Jika ada anugerah lain selain hatiku tergerak oleh-Nya, maka Aisyah adalah anugerah
itu. Sahabat yang dikirim oleh Allah untukku.
***
Aku
tersadar dari lamunanku. Mengingat sepotong memori masa laluku. Dan hari ini
ketika aku duduk di tepi jendela, menatap gerimis hujan. Suara adzan
berkumandang. Seseorang melingkarkan tangannya ke pinggangku. Aku berbalik dan
tersenyum padanya. Seorang pria yang telah menjadi suamiku. Tujuh tahun telah
berlalu. Merupakan perjalanan hati dari seorang gadis terpuruk mencari cahaya
pengampunan untuk menjadi lebih baik.
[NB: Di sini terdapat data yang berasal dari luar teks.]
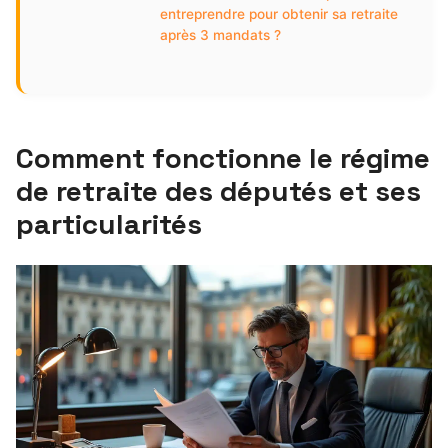
entreprendre pour obtenir sa retraite
après 3 mandats ?
Comment fonctionne le régime
de retraite des députés et ses
particularités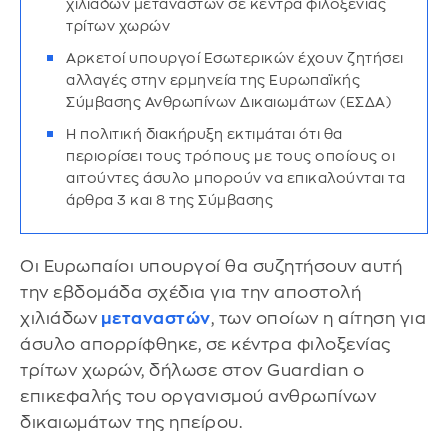
χιλιάδων μεταναστών σε κέντρα φιλοξενίας
τρίτων χωρών
Αρκετοί υπουργοί Εσωτερικών έχουν ζητήσει
αλλαγές στην ερμηνεία της Ευρωπαϊκής
Σύμβασης Ανθρωπίνων Δικαιωμάτων (ΕΣΔΑ)
Η πολιτική διακήρυξη εκτιμάται ότι θα
περιορίσει τους τρόπους με τους οποίους οι
αιτούντες άσυλο μπορούν να επικαλούνται τα
άρθρα 3 και 8 της Σύμβασης
Οι Ευρωπαίοι υπουργοί θα συζητήσουν αυτή
την εβδομάδα σχέδια για την αποστολή
χιλιάδων
μεταναστών
, των οποίων η αίτηση για
άσυλο απορρίφθηκε, σε κέντρα φιλοξενίας
τρίτων χωρών, δήλωσε στον Guardian ο
επικεφαλής του οργανισμού ανθρωπίνων
δικαιωμάτων της ηπείρου.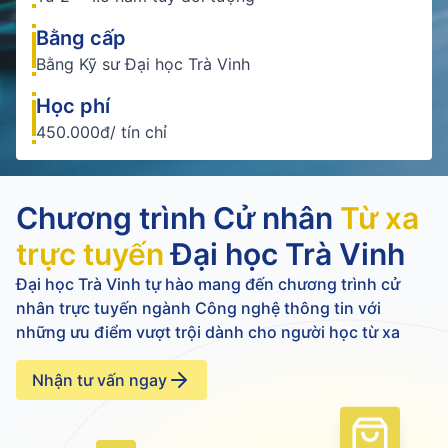
Bằng cấp
Bằng Kỹ sư Đại học Trà Vinh
Học phí
450.000đ/ tín chỉ
Chương trình Cử nhân
Từ xa
trực tuyến
Đại học Trà Vinh
Đại học Trà Vinh tự hào mang đến chương trình cử
nhân trực tuyến ngành Công nghệ thông tin với
những ưu điểm vượt trội dành cho người học từ xa
Nhận tư vấn ngay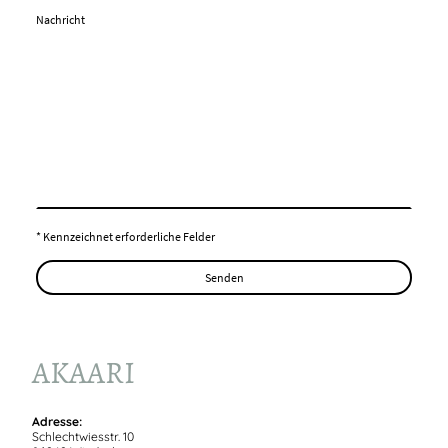
Nachricht
* Kennzeichnet erforderliche Felder
Senden
AKAARI
Adresse:
Schlechtwiesstr. 10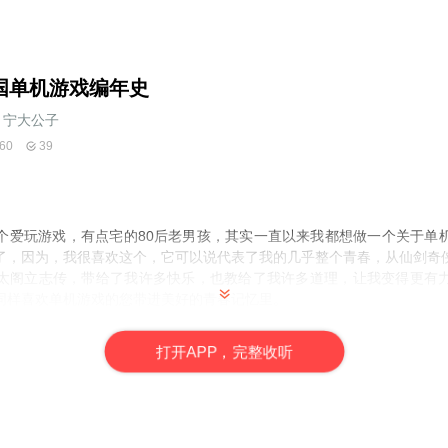
国单机游戏编年史
宁大公子
60
39
个爱玩游戏，有点宅的
80
后老男孩，其实一直以来我都想做一个关于单
了，因为，我很喜欢这个，它可以说代表了我的几乎整个青春，从仙剑奇
太阁立志传，带给了我许多快乐，也教给了我许多道理，让我变得更有
同样喜欢单机游戏的您带进美好的青春记忆里。
打
开
A
P
P，完整收听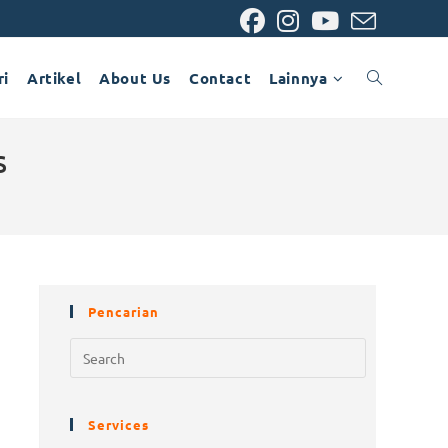
ri
Artikel
About Us
Contact
Lainnya
s
Pencarian
Services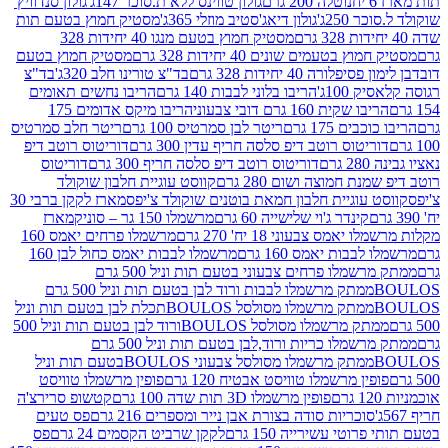
נוטלה 200 גרם
גולון טווינס ללא ת.סוכר 147ג'
גולון סנדוויץ'
250ג'
גולון דיאג'סטיב מוזלי 365ג'
מסטיק חמוץ בטעם תות
מסטיק חמוץ בטעם מנגו 40 יחידות 328
 בטעמים שונים 40 יחידות 328 גרם
מסטיק חמוץ בטעם
רה 40 יחידות 328 גרם
בד"צ טורינו חלב 320ג'
בד"צ
100ג'
הריבו בלוני לבבות 140 גרם
הריבו נחשים תאומים
שקית 160 גרם דובי צבעוני
הריבו מיקס אדומים 175
ים 175 גרם
ריטר לבן סמרטיס 100 גרם
ריטר חלב סמרטיס
יטוס רוטב דיפ סלסה חריף עדין 300 גרם
דוריטוס רוטב דיפ
ם
דוריטוס רוטב דיפ סלסה חריף 300 גרם
דוריטוס
ת חמוצה ושום 280 גרם
קווסט עוגיית חלבון שוקולד
 עוגיית חלבון חמאת בוטנים שוקולד צ'יפס
מארז לקקן ברבי 30
קינדר ג'וי שלישייה 60 גרם
מרשמלו 150 גר – סוניק
מארז
מס צבעוני 18 יח' 270 גרם
מרשמלו פרחים יאמס 160
בבות יאמס 160 גרם
מרשמלו לבבות יאמס כחול לבן 160
ממתק מרשמלו פרחים צבעוני בטעם תות וניל 500 גרם
ממתק מרשמלו לבבות ורוד לבן בטעם תות וניל 500 גרם
ממתק מרשמלו מסולסל BOULOSתכלת לבן בטעם תות וניל
ממתק מרשמלו מסולסל BOULOSורוד לבן בטעם תות וניל 500
ממתק מרשמלו כריות ורוד,לבן בטעם תות וניל 500 גרם
ממתק מרשמלו מסולסל צבעוני BOULOSבטעם תות וניל
ין מרשמלו טוויסט אבטיח 120 גרם
פופין מרשמלו טוויסט
פופין מרשמלו 3D תות שדה 100 גרם
קטשופ סרירצ'ה
סוכריות סודה בצורת אבן נייר ומספרים 216 גרם
פס טעים
טי עשירייה 150 גרם
לקקן שרביט הקסמים 24 גרם
פס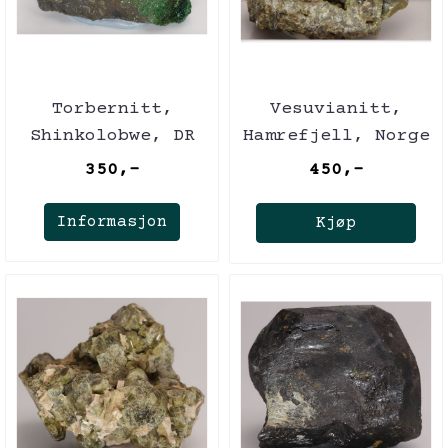
Torbernitt,
Vesuvianitt,
Shinkolobwe, DR
Hamrefjell, Norge
Kongo
350,-
450,-
Informasjon
Kjøp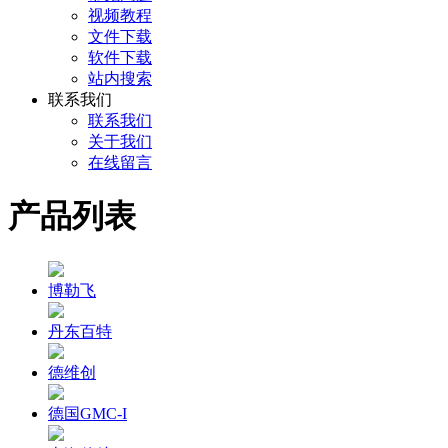
视频教程
文件下载
软件下载
站内搜索
联系我们
联系我们
关于我们
在线留言
产品列表
博勒飞
丹东百特
德维创
德国GMC-I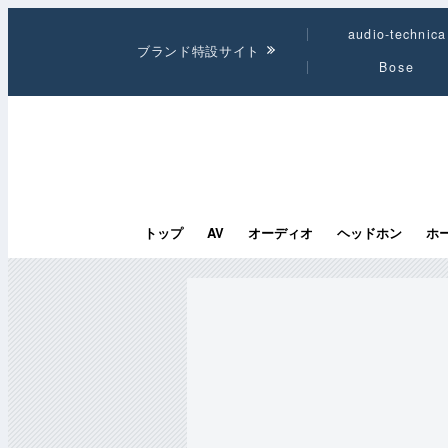
audio-technica
ブランド特設サイト
Bose
トップ
AV
オーディオ
ヘッドホン
ホ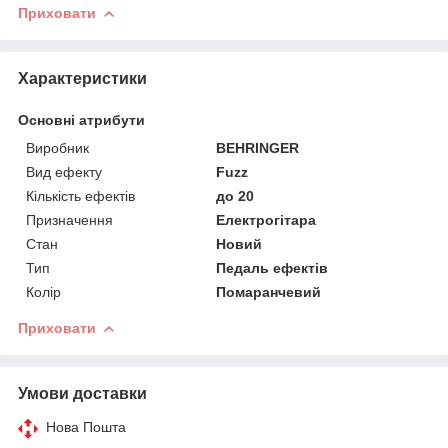
Приховати
Характеристики
Основні атрибути
Виробник
BEHRINGER
Вид ефекту
Fuzz
Кількість ефектів
до 20
Призначення
Електрогітара
Стан
Новий
Тип
Педаль ефектів
Колір
Помаранчевий
Приховати
Умови доставки
Нова Пошта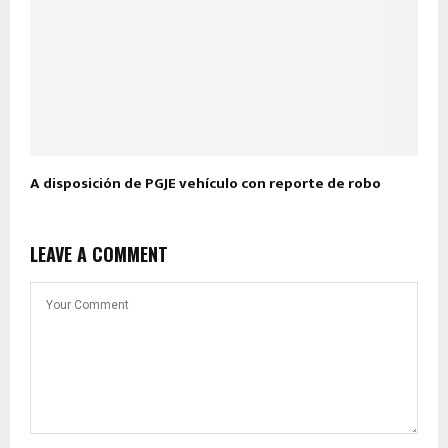
A disposición de PGJE vehículo con reporte de robo
LEAVE A COMMENT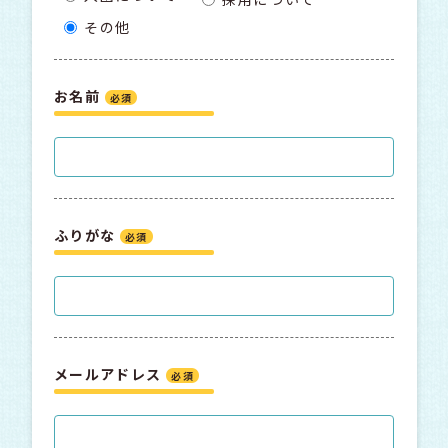
その他
お名前
必須
ふりがな
必須
メールアドレス
必須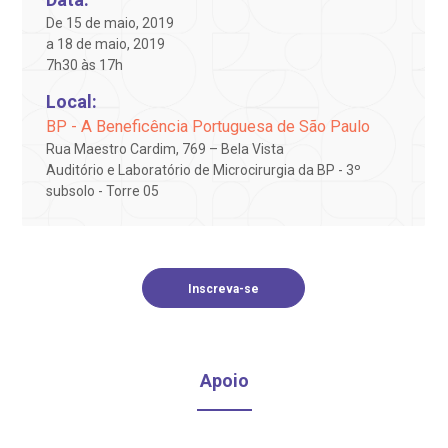
Endereço:
obre a BP
nternação/Cirurgia
De 15 de maio, 2019
R. Martiniano de Carvalho, 965
a 18 de maio, 2019
CEP: 01323-001 | Bela Vista
7h30 às 17h
rabalhe Conosco
stacionamento
São Paulo - SP
Local:
BP - A Beneficência Portuguesa de São Paulo
isitas de Benchmarking
úvidas frequentes
Rua Maestro Cardim, 769 – Bela Vista
Clínica Medicina da Mulher
Auditório e Laboratório de Microcirurgia da BP - 3º
subsolo - Torre 05
oluntariado
ospedagem
omitê de Bioética
limentação
Inscreva-se
anco de Sangue
Saiba mais
emodiálise
Apoio
Endereço:
R. Colômbia, 332
oação de órgãos
CEP: 01438-000 | Jardim Paulista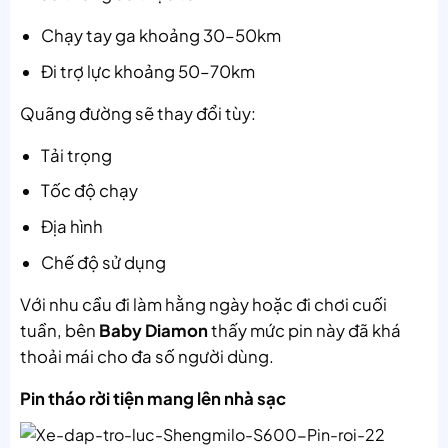
Chạy tay ga khoảng 30–50km
Đi trợ lực khoảng 50–70km
Quãng đường sẽ thay đổi tùy:
Tải trọng
Tốc độ chạy
Địa hình
Chế độ sử dụng
Với nhu cầu đi làm hằng ngày hoặc đi chơi cuối
tuần, bên
Baby Diamon
thấy mức pin này đã khá
thoải mái cho đa số người dùng.
Pin tháo rời tiện mang lên nhà sạc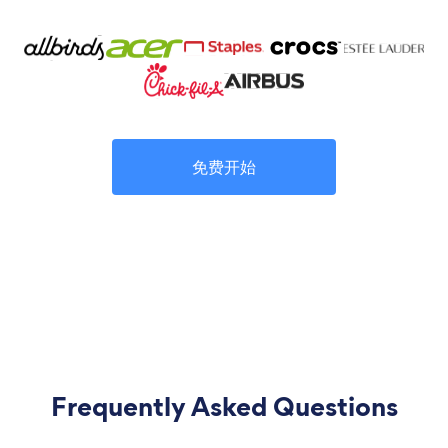
免费开始
Frequently Asked Questions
Dan Allah tidak hanya mengampuniku, Dia
menganugerahiku seorang sahabat yang baik, Aisyah. Dan seorang suami yang
soleh.
“Perempuan-perempuan
yang keji untuk laki-laki yang keji, dan laki-laki yang keji untuk
perempuan-perempuan yang keji (pula), sedangkan perempuan-perempuan yang baik
untuk laki-laki yang baik dan laki-laki yang baik untuk perempuan-perempuan
yang baik (pula)” Gumamku dalam hati seraya tersenyum sumringah memeluk kekasih
halalku.
“Bukan
seberapa banyak dosamu, tapi seberapa sunnguh taubatmu. Jemputlah hidayah,
anugerah terindah”.
***
Sekian
Note : Cerpen ini ikut dalam writing competition dari @Islamiposter. Selesai ditulis tanggal 5 Sept 2016. Telah didaftarkan pada tanggal tersebut.